Stored items:

────────────────

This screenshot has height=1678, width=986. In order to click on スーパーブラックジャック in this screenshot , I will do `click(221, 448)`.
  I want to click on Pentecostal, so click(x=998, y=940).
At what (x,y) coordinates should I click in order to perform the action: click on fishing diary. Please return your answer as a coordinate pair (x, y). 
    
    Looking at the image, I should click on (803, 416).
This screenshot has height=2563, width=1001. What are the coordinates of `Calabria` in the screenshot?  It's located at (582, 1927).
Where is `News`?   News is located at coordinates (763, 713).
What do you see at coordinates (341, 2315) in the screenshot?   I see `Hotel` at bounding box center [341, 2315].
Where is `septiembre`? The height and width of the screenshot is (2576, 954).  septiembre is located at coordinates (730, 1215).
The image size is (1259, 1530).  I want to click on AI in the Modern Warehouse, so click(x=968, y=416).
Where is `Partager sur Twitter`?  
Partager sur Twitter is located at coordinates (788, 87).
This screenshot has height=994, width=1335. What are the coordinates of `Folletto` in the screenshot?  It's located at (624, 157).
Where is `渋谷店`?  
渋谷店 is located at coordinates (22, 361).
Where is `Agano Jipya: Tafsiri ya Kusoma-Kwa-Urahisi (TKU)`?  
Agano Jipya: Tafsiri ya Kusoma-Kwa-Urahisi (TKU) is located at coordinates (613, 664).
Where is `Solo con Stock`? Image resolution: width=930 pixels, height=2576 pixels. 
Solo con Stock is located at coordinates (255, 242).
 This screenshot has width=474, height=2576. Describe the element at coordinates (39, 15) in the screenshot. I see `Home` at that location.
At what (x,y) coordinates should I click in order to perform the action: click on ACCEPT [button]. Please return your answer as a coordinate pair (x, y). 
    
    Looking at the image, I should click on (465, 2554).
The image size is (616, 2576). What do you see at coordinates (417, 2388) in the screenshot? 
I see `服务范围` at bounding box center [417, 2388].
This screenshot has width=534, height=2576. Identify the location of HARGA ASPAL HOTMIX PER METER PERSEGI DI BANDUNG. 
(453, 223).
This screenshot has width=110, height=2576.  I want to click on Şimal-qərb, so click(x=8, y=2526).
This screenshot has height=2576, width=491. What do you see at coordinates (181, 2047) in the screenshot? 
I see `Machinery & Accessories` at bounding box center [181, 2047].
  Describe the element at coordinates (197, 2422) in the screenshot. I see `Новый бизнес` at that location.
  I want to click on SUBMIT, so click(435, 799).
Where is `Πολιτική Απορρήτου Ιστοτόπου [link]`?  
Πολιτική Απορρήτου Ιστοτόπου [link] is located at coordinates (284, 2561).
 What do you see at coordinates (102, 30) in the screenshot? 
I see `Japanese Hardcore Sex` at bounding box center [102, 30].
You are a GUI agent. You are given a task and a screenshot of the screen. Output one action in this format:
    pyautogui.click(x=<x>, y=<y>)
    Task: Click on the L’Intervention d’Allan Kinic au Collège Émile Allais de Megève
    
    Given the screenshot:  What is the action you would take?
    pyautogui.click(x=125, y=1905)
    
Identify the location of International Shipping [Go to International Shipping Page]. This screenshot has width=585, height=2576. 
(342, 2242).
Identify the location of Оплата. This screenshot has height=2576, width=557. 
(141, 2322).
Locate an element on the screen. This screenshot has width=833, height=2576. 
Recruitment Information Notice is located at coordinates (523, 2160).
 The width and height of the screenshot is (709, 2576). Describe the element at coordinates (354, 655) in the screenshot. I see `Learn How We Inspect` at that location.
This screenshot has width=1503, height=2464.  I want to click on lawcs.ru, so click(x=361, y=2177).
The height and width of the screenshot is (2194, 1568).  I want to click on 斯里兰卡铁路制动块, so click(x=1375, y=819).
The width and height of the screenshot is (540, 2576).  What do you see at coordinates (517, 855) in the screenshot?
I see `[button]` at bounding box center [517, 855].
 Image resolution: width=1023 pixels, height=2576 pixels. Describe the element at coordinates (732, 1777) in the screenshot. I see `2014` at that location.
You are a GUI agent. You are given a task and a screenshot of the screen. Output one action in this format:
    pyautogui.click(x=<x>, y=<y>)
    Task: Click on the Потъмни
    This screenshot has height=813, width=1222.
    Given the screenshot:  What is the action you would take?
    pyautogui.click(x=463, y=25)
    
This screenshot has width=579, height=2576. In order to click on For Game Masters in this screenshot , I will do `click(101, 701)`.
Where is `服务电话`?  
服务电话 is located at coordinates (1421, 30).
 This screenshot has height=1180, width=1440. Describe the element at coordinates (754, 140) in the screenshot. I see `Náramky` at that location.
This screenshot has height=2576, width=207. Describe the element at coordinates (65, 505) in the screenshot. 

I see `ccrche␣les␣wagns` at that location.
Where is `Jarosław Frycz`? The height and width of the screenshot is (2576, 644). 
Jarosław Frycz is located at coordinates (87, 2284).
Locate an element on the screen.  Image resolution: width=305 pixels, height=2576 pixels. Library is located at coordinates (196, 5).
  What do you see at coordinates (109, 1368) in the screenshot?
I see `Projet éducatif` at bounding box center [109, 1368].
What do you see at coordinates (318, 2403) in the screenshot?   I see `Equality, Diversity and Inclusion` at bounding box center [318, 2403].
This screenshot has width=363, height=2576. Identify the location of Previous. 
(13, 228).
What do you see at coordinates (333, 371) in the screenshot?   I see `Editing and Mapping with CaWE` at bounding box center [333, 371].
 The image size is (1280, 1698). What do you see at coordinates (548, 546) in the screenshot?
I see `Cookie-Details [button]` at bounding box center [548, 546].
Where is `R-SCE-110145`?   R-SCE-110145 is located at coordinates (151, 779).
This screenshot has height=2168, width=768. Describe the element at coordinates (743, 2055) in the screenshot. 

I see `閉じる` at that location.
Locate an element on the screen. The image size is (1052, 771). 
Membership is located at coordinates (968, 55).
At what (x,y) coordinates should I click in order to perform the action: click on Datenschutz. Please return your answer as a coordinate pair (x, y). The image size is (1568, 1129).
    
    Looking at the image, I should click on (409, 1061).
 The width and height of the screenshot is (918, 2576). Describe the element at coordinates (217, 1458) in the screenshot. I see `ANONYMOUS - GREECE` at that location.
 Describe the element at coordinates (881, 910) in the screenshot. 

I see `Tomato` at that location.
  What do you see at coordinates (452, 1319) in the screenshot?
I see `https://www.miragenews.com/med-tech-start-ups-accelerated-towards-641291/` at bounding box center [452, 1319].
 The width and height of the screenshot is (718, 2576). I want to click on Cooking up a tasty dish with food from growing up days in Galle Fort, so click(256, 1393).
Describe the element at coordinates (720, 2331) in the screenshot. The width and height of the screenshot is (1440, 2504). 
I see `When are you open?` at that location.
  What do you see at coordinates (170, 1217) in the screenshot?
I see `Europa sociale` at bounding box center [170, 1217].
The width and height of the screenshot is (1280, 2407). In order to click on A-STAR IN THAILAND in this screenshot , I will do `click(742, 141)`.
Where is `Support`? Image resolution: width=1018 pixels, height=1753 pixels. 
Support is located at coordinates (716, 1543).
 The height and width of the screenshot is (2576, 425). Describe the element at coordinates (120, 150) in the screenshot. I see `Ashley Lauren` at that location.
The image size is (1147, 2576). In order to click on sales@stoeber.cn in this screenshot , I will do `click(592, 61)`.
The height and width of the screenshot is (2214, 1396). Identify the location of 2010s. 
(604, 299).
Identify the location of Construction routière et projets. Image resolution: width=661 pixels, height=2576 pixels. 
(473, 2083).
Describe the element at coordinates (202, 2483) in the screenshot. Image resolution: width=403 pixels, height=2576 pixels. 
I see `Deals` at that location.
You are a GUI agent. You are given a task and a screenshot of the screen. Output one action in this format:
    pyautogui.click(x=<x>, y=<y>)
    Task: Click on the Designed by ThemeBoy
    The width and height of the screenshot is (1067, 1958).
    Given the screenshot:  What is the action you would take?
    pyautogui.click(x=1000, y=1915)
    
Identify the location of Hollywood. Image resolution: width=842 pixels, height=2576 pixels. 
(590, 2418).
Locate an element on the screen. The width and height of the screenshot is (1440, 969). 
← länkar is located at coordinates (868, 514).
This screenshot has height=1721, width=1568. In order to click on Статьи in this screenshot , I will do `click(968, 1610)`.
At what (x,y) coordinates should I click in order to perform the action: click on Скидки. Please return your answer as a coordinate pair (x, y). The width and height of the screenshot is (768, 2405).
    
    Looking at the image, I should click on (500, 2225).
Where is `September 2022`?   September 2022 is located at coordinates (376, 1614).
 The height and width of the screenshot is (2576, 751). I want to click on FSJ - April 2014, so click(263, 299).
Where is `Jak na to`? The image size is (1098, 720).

────────────────

Task to carry out: Would you copy exactly the lines from the one that contains "The image size is (1147, 2576)." through the final line of the records above, including both?

Exercise answer:
The image size is (1147, 2576). In order to click on sales@stoeber.cn in this screenshot , I will do `click(592, 61)`.
The height and width of the screenshot is (2214, 1396). Identify the location of 2010s. 
(604, 299).
Identify the location of Construction routière et projets. Image resolution: width=661 pixels, height=2576 pixels. 
(473, 2083).
Describe the element at coordinates (202, 2483) in the screenshot. Image resolution: width=403 pixels, height=2576 pixels. 
I see `Deals` at that location.
You are a GUI agent. You are given a task and a screenshot of the screen. Output one action in this format:
    pyautogui.click(x=<x>, y=<y>)
    Task: Click on the Designed by ThemeBoy
    The width and height of the screenshot is (1067, 1958).
    Given the screenshot:  What is the action you would take?
    pyautogui.click(x=1000, y=1915)
    
Identify the location of Hollywood. Image resolution: width=842 pixels, height=2576 pixels. 
(590, 2418).
Locate an element on the screen. The width and height of the screenshot is (1440, 969). 
← länkar is located at coordinates (868, 514).
This screenshot has height=1721, width=1568. In order to click on Статьи in this screenshot , I will do `click(968, 1610)`.
At what (x,y) coordinates should I click in order to perform the action: click on Скидки. Please return your answer as a coordinate pair (x, y). The width and height of the screenshot is (768, 2405).
    
    Looking at the image, I should click on (500, 2225).
Where is `September 2022`?   September 2022 is located at coordinates (376, 1614).
 The height and width of the screenshot is (2576, 751). I want to click on FSJ - April 2014, so click(263, 299).
Where is `Jak na to`? The image size is (1098, 720).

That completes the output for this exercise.